As for poor Gustave, he is acting normal. I did find out he eats pills like a champ. I don't know if I can bear to send him to any daycare now but I do think he needs positive dog social experiences STAT! I am thinking of calling all my dog owner friends and arranging play dates. At the vet there were other dogs and Gustave acted completely normal. Is it possible this experience possibly didn't mess him up forever? 

My husband says he's like me. Always calm and indifferent,like he doesn't care.  I told him it's not a compliment. 

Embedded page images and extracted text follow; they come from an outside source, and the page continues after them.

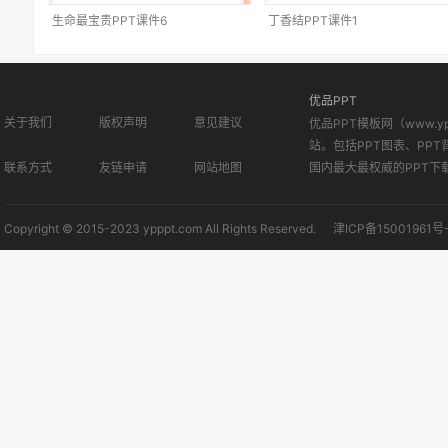
生命最宝贵PPT课件6
丁香结PPT课件1
优品PPT
关于我们
版权声明
意见建议
优品PPT模板网（www.
站。包括PPT图表、PPT
联系方式
友链申请
网站地图
国内最大最权威的PPT下
Copyright © 2015-2023 ypppt.com All Rights Reserved.
津ICP备15001961号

They had to shave Gustave to see how deep the wound was. Not a lot but you can see a bit of his eyelid. My first reaction was, "Wow, that's black!" I am not too concerned about it, hair grows back. I am very proud of my little baby for going through all this and still being 'normal'. Sometimes **** happens and what we do with it is upto us. I am glad he's OK and nothing worse happened. 


Sent from my iPhone using Petguide.com Free App


----------



## Lmojeda (Sep 22, 2012)

I'm sorry he had such a traumatic experience! But glad he is ok! He is a trooper. 


Sent from my iPhone using Petguide.com Free App


----------



## eiksaa (Jun 8, 2012)

Here he is. See all that dark eyelid area? That's where they shaved him. He still has some bloody hair stuck in his topknot but I'm gonna let that be for tonight because I don't want to disturb that area too much. 


Sent from my iPhone using Petguide.com Free App


----------



## maltese#1fan (Feb 20, 2012)

Your poor baby. I wouldn't go back to that daycare either. I'm happy that he is going to be okay.


----------



## eiksaa (Jun 8, 2012)

Lmojeda said:


> I'm sorry he had such a traumatic experience! But glad he is ok! He is a trooper.
> 
> 
> Sent from my iPhone using Petguide.com Free App


Thank you, I appreciate it. 


Sent from my iPhone using Petguide.com Free App


----------



## Zoe's Mom88 (Apr 25, 2011)

So sorry to hear that happened. Like you said it could have been worse. I am sure Gustave being the champ he is will have this all behind him but I would socialize him like you mentioned with your friends fluffs. Happy all is well in the end.


----------



## hoaloha (Jan 27, 2012)

What?!?! Oh my geez  poor Gustave- I know you must be so disappointed . That daycare sounded wonderful on paper and I'm very glad they covered his vet bills. Sometimes, dogs can have food (and water) and toy aggression that doesn't really show in a normal evaluation. That other dog may not have been socialized well regarding those things. The important part is that Gustave is acting normally and that the injury wasn't too serious! It's so scary! He has such GREAT pigment, btw :wub: I think it's important for dogs to be socialized to not be possessive over their food and toys. Gustave is such a trooper and I think with some positive experiences, he will overcome what happened today!


----------



## Grace'sMom (Feb 22, 2012)

Oh sweet Gustave..... I hope you heal fast buddy!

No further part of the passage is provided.